The recent vote to ban the building of minarets in the European nation of Switzerland has been received with shock and criticism from religious groups, human rights organizations, and governments worldwide. The referendum, which according to the BBC received 57.2% of voter’s approval, has raised concerns of religious intolerance and Islamophobia in a country with an image of open-mindedness and tolerance.
Islamic Scholars from Indonesia to Egypt and beyond have decried the referendum as many attribute it to a lack of understanding of Islam. Displaying the unity of Islam and Christianity against ignorance and intolerance, the Vatican has joined in the condemnation by endorsing a statement by the conference of Swiss Bishops that censured the vote as increasing “the problems of cohabitation between religions and cultures.”
The largest political party in Switzerland, The Swiss People’s Party, pushed for the proposal and ultimately succeeded, but only to witness an outcry from across Europe to have the decision overturned.
Secretary General of The Council of Europe, Europe’s leading human rights organization, Thorbjorn Jagland issued a statement after the referendum questioning the propriety of the referendum. “Bearing in mind that it is a fundamental right of democratic states to debate and vote on issues of importance to their societies, the referendum held [in late November] on the construction of new minarets in Switzerland raises concerns as to whether fundamental rights of individuals, protected by international treaties, should be subject to popular votes,” he said.
However since the Swiss vote, a firestorm of cries from ultra-nationalist and anti-Islamic groups across Europe have called for similar votes to be put forward in their own countries. In Italy allies of Prime Minister Silvio Berlusconi have sought a “referendum on mosques.” Also in France, a country noted for its repression of the Islamic head scarf, Islamophobic groups apparently worried that Islam will soon become the dominant religion in Europe are seeking to follow in Swiss steps in seeking to prevent the spread Islam by preventing the construction of Islamic architecture.
This is all on a continent where Muslims already often complain of difficulty getting permits to construct places of prayer.
The Federation of Muslim Spain spokesman, Yusuf Fernandez, explained that due to crowded urban environments and the lack of availability of proper facilities, Muslims in his country often find themselves praying in overcrowded “garages” and “basements.” The chorus of concerned voices continues to grow, however.
Amnesty International has joined that chorus, given that during the campaign before the vote, violence against Mosques and Muslims has increased in Switzerland, home to roughly 400,000 Muslims. “The yes vote comes as a surprise and a great disappointment. That Switzerland, a country with a long tradition of religious tolerance and the provision of refuge to the persecuted, should have accepted such a grotesquely discriminatory proposal is shocking indeed,” said David Diaz-Jogeix, the organization’s Europe and Central Asia Deputy Program Director.

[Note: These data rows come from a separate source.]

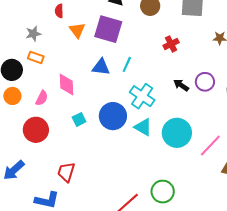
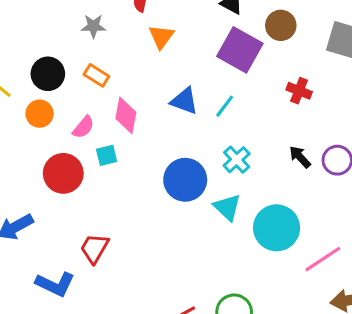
purple square: (108, 29) -> (240, 50), moved
red cross: (171, 44) -> (299, 91), turned 35
orange rectangle: (36, 57) -> (96, 75), moved
cyan cross: (142, 96) -> (237, 160), size x0.7
cyan square: (79, 119) -> (107, 155), moved

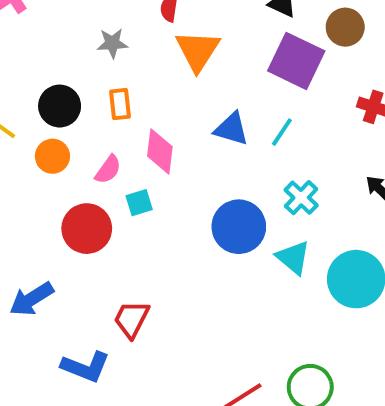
orange triangle: (161, 37) -> (198, 51), size x1.4
orange rectangle: (96, 75) -> (120, 104), turned 55

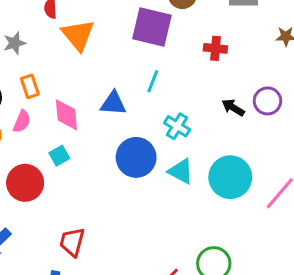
blue triangle: (231, 129) -> (113, 103), moved
pink semicircle: (108, 170) -> (22, 121), moved

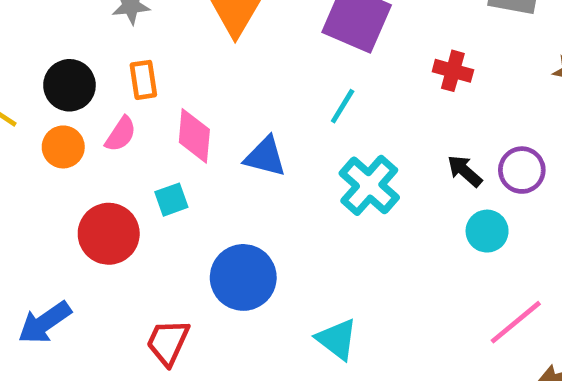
blue triangle: (113, 103) -> (265, 157), moved
cyan cross: (177, 126) -> (369, 185), size x1.4
blue circle: (136, 157) -> (243, 277), moved
cyan triangle: (181, 171) -> (337, 339), moved
cyan circle: (230, 177) -> (487, 231), moved, size x0.6

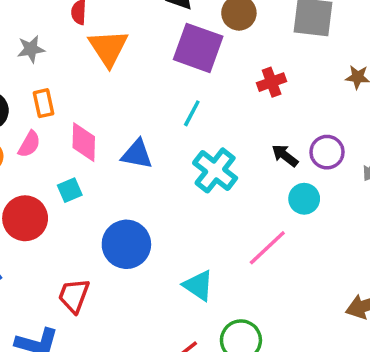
red cross: (453, 71) -> (272, 82), turned -32
pink line: (516, 322) -> (267, 248), moved

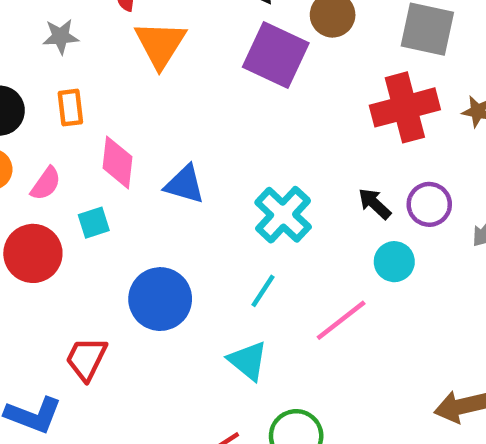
red cross: (272, 82) -> (405, 107), moved, size x1.8
cyan line: (192, 113) -> (263, 291), moved
pink semicircle: (29, 144) -> (46, 184), moved

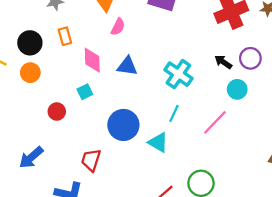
pink semicircle: (46, 184) -> (118, 27), moved
red circle: (33, 253) -> (57, 112), size x0.6
cyan triangle: (248, 361) -> (158, 142), moved

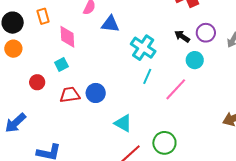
blue triangle: (127, 66) -> (110, 24), moved
cyan line: (174, 113) -> (147, 76), moved
blue circle: (123, 125) -> (96, 93), size x0.7
cyan triangle: (158, 142) -> (123, 123), moved
red trapezoid: (91, 160) -> (70, 95), moved, turned 65

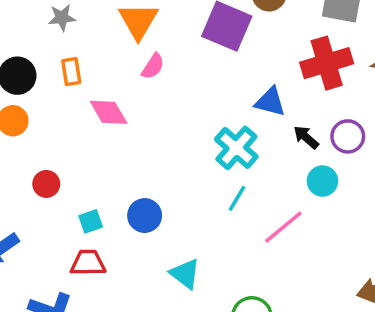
blue triangle: (110, 24) -> (270, 102), moved
pink diamond: (67, 37) -> (109, 112), turned -35
cyan square: (61, 65) -> (91, 221), moved
red trapezoid: (70, 95) -> (88, 263), moved

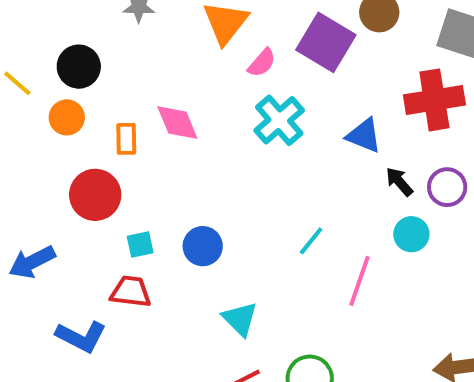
pink semicircle: (153, 66) -> (262, 63), moved
orange rectangle: (71, 72) -> (126, 139), moved
cyan cross: (236, 148) -> (279, 120), moved
red circle: (46, 184) -> (95, 195), size x1.6
pink line: (283, 227) -> (359, 281), turned -39

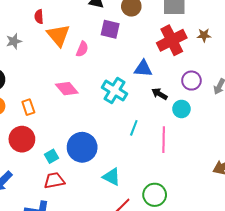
purple square: (326, 42) -> (110, 29), size x0.7
cyan cross: (279, 120) -> (115, 91), moved
pink diamond: (177, 123) -> (67, 89), moved
black arrow: (399, 182) -> (159, 94), moved
blue circle: (203, 246) -> (82, 147), size x1.5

The Swiss government, which opposed the minaret ban, worried that it could incite protests from its Muslim community as well as tarnishes its image worldwide, has since been forced to acquiesce to the referendum’s result.
Roughly 700 Muslims have protested outside parliament in Bern, Switzerland with hopes that amongst all the opposition and criticism of the ban, the decision will be reversed by the Swiss Supreme Court.